DIRECTIONS :: All pictures must be left out as you transcribe the lines from the first line of the data to the line containing "(bez poreza i naknada)", both included.

Saved data entries ::
Content starts

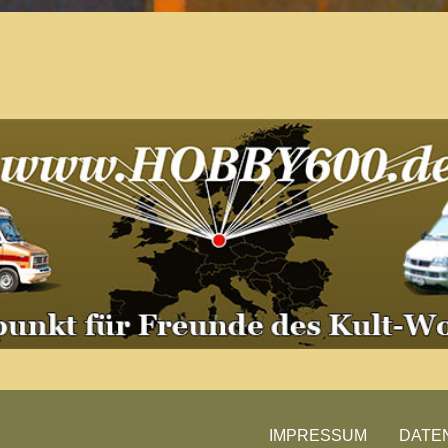
Der Treffpunkt für Freunde des
Kult-Wohnmobils
Besuche unsere Treffen
IMPRESSUM
DATE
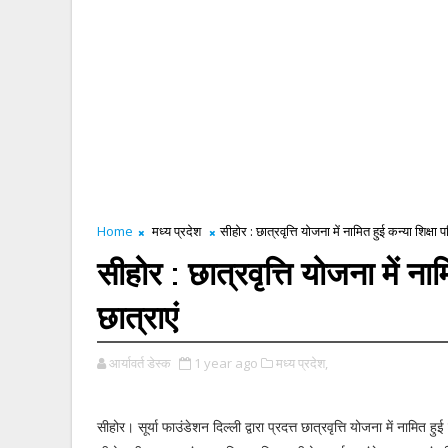
Home
मध्य प्रदेश
सीहोर : छात्रवृत्ति योजना में नामित हुई कन्या शिक्षा
सीहोर : छात्रवृत्ति योजना में न
छात्राएं
आर्यावर्त डेस्क
1 year ago
मध्य प्रदेश,
सीहोर। सूर्या फाउंडेशन दिल्ली द्वारा प्रदत्त छात्रवृत्ति योजना में नामित हु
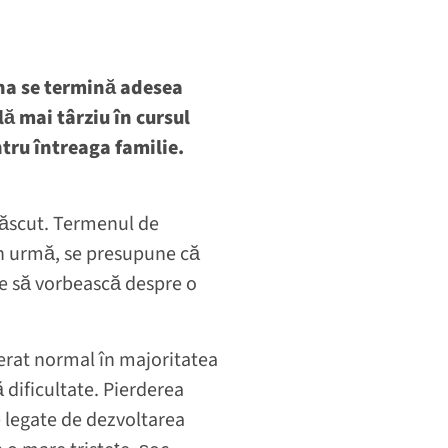
ina se termină adesea
ă mai târziu în cursul
ntru întreaga familie.
născut. Termenul de
din urmă, se presupune că
le să vorbească despre o
erat normal în majoritatea
ă dificultate. Pierderea
 legate de dezvoltarea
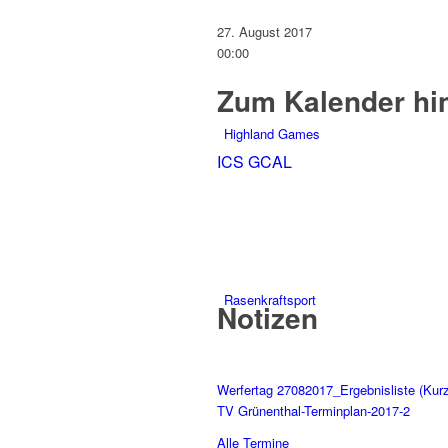
27. August 2017
00:00
Zum Kalender hi
Highland Games
ICS
GCAL
Rasenkraftsport
Notizen
Werfertag 27082017_Ergebnisliste (Kur
TV Grünenthal-Terminplan-2017-2
Alle Termine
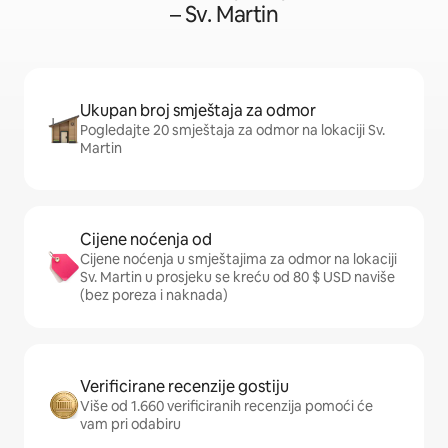
– Sv. Martin
Ukupan broj smještaja za odmor
Pogledajte 20 smještaja za odmor na lokaciji Sv.
Martin
Cijene noćenja od
Cijene noćenja u smještajima za odmor na lokaciji
Sv. Martin u prosjeku se kreću od 80 $ USD naviše
(bez poreza i naknada)
Verificirane recenzije gostiju
Više od 1.660 verificiranih recenzija pomoći će
vam pri odabiru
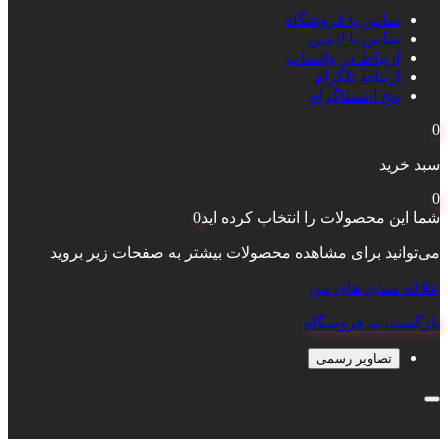
تماس با فروشگاه
تماس با ادمین
ارتباط در واتساپ
ارتباط تلگرام
پیج اینستاگرام
0
سبد خرید
0
شما این محصولات را انتخاب کرده اید
0
می‌توانید برای مشاهده محصولات بیشتر به صفحات زیر بروید
علاقه مندی های من
بازگشت به فروشگاه
تصاویر رسمی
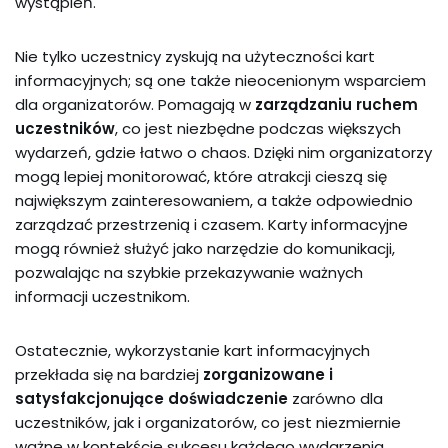
wystąpień.
Nie tylko uczestnicy zyskują na użyteczności kart
informacyjnych; są one także nieocenionym wsparciem
dla organizatorów. Pomagają w
zarządzaniu ruchem
uczestników
, co jest niezbędne podczas większych
wydarzeń, gdzie łatwo o chaos. Dzięki nim organizatorzy
mogą lepiej monitorować, które atrakcji cieszą się
największym zainteresowaniem, a także odpowiednio
zarządzać przestrzenią i czasem. Karty informacyjne
mogą również służyć jako narzędzie do komunikacji,
pozwalając na szybkie przekazywanie ważnych
informacji uczestnikom.
Ostatecznie, wykorzystanie kart informacyjnych
przekłada się na bardziej
zorganizowane i
satysfakcjonujące doświadczenie
zarówno dla
uczestników, jak i organizatorów, co jest niezmiernie
ważne w kontekście sukcesu każdego wydarzenia.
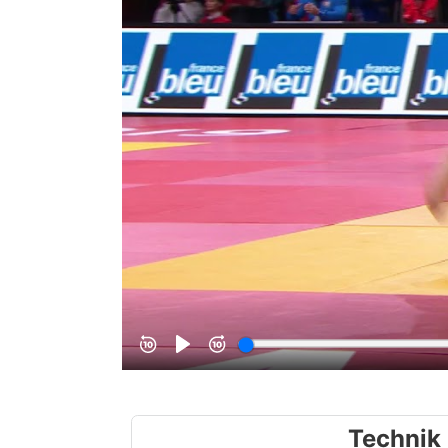
Technik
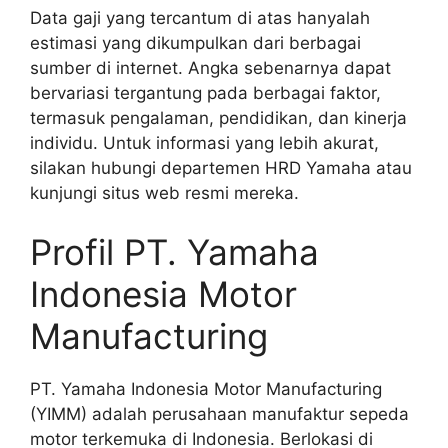
Data gaji yang tercantum di atas hanyalah
estimasi yang dikumpulkan dari berbagai
sumber di internet. Angka sebenarnya dapat
bervariasi tergantung pada berbagai faktor,
termasuk pengalaman, pendidikan, dan kinerja
individu. Untuk informasi yang lebih akurat,
silakan hubungi departemen HRD Yamaha atau
kunjungi situs web resmi mereka.
Profil PT. Yamaha
Indonesia Motor
Manufacturing
PT. Yamaha Indonesia Motor Manufacturing
(YIMM) adalah perusahaan manufaktur sepeda
motor terkemuka di Indonesia. Berlokasi di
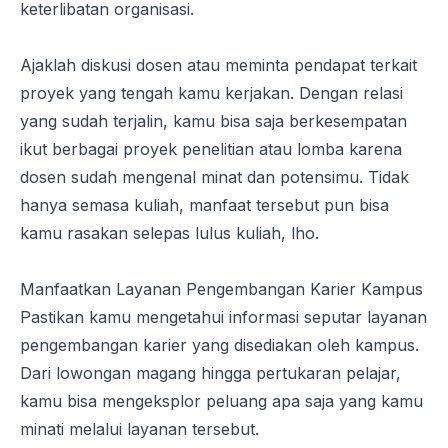
keterlibatan organisasi.
Ajaklah diskusi dosen atau meminta pendapat terkait
proyek yang tengah kamu kerjakan. Dengan relasi
yang sudah terjalin, kamu bisa saja berkesempatan
ikut berbagai proyek penelitian atau lomba karena
dosen sudah mengenal minat dan potensimu. Tidak
hanya semasa kuliah, manfaat tersebut pun bisa
kamu rasakan selepas lulus kuliah, lho.
Manfaatkan Layanan Pengembangan Karier Kampus
Pastikan kamu mengetahui informasi seputar layanan
pengembangan karier yang disediakan oleh kampus.
Dari lowongan magang hingga pertukaran pelajar,
kamu bisa mengeksplor peluang apa saja yang kamu
minati melalui layanan tersebut.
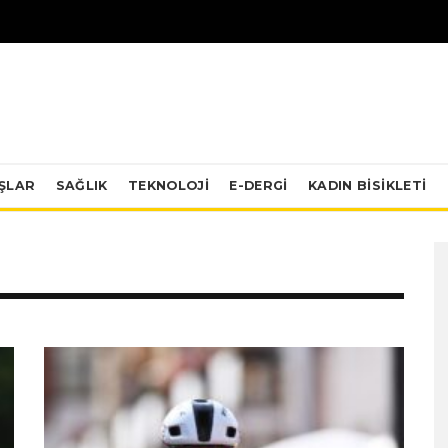
IŞLAR
SAĞLIK
TEKNOLOJI
E-DERGİ
KADIN BISIKLETI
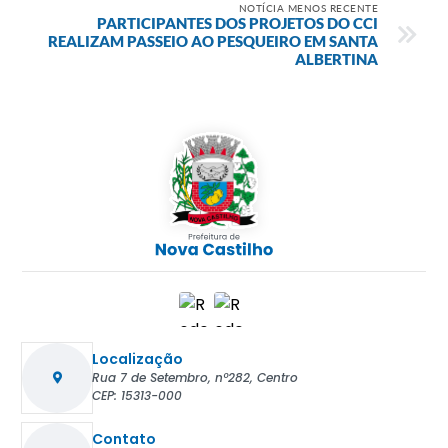
NOTÍCIA MENOS RECENTE
PARTICIPANTES DOS PROJETOS DO CCI
REALIZAM PASSEIO AO PESQUEIRO EM SANTA
ALBERTINA
Localização
Rua 7 de Setembro, nº282, Centro
CEP: 15313-000
Contato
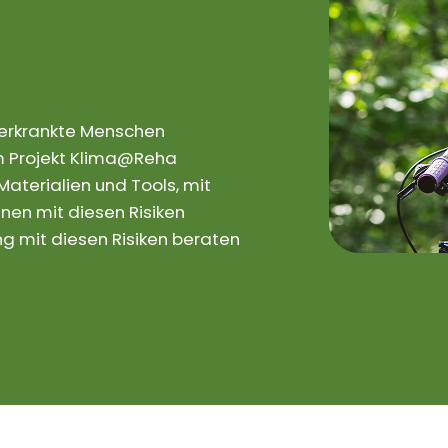
rerkrankte Menschen
 Im Projekt Klima@Reha
aterialien und Tools, mit
nen mit diesen Risiken
 mit diesen Risiken beraten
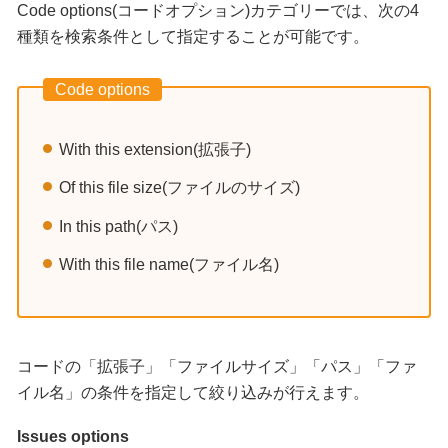
Code options(コードオプション)カテゴリーでは、次の4
種類を検索条件として指定することが可能です。
Code options
With this extension(拡張子)
Of this file size(ファイルのサイズ)
In this path(パス)
With this file name(ファイル名)
コードの「拡張子」「ファイルサイズ」「パス」「ファ
イル名」の条件を指定して絞り込みが行えます。
Issues options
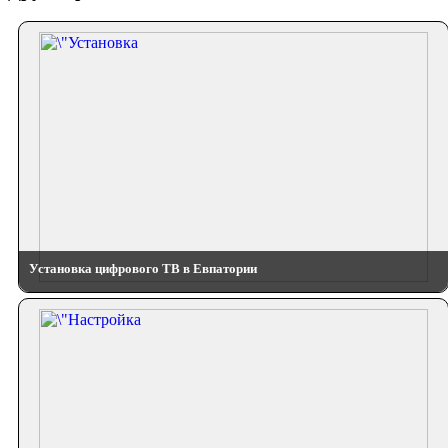
Установка цифрового ТВ в Евпатории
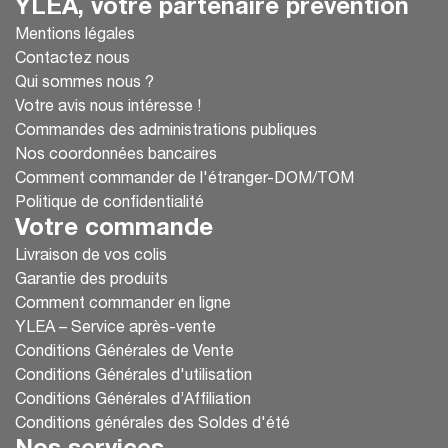
YLEA, votre partenaire prévention
Mentions légales
Contactez nous
Qui sommes nous ?
Votre avis nous intéresse !
Commandes des administrations publiques
Nos coordonnées bancaires
Comment commander de l'étranger-DOM/TOM
Politique de confidentialité
Votre commande
Livraison de vos colis
Garantie des produits
Comment commander en ligne
YLEA – Service après-vente
Conditions Générales de Vente
Conditions Générales d'utilisation
Conditions Générales d’Affiliation
Conditions générales des Soldes d'été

Content ends

SOLUTION ::
Der Treffpunkt für Freunde des
Kult-Wohnmobils
Besuche unsere Treffen
IMPRESSUM
DATE
Home
मध्य प्रदेश
सीहोर : छात्रवृत्ति योजना में नामित हुई कन्या शिक्षा
सीहोर : छात्रवृत्ति योजना में न
छात्राएं
आर्यावर्त डेस्क
1 year ago
मध्य प्रदेश,
सीहोर। सूर्या फाउंडेशन दिल्ली द्वारा प्रदत्त छात्रवृत्ति योजना में नामित हु
ina se termină adesea
ă mai târziu în cursul
ntru întreaga familie.
născut. Termenul de
din urmă, se presupune că
le să vorbească despre o
erat normal în majoritatea
ă dificultate. Pierderea
 legate de dezvoltarea
27. August 2017
00:00
Zum Kalender hi
Highland Games
ICS
GCAL
Rasenkraftsport
Notizen
Werfertag 27082017_Ergebnisliste (Kur
TV Grünenthal-Terminplan-2017-2
Alle Termine
– Sv. Martin
Ukupan broj smještaja za odmor
Pogledajte 20 smještaja za odmor na lokaciji Sv.
Martin
Cijene noćenja od
Cijene noćenja u smještajima za odmor na lokaciji
Sv. Martin u prosjeku se kreću od 80 $ USD naviše
(bez poreza i naknada)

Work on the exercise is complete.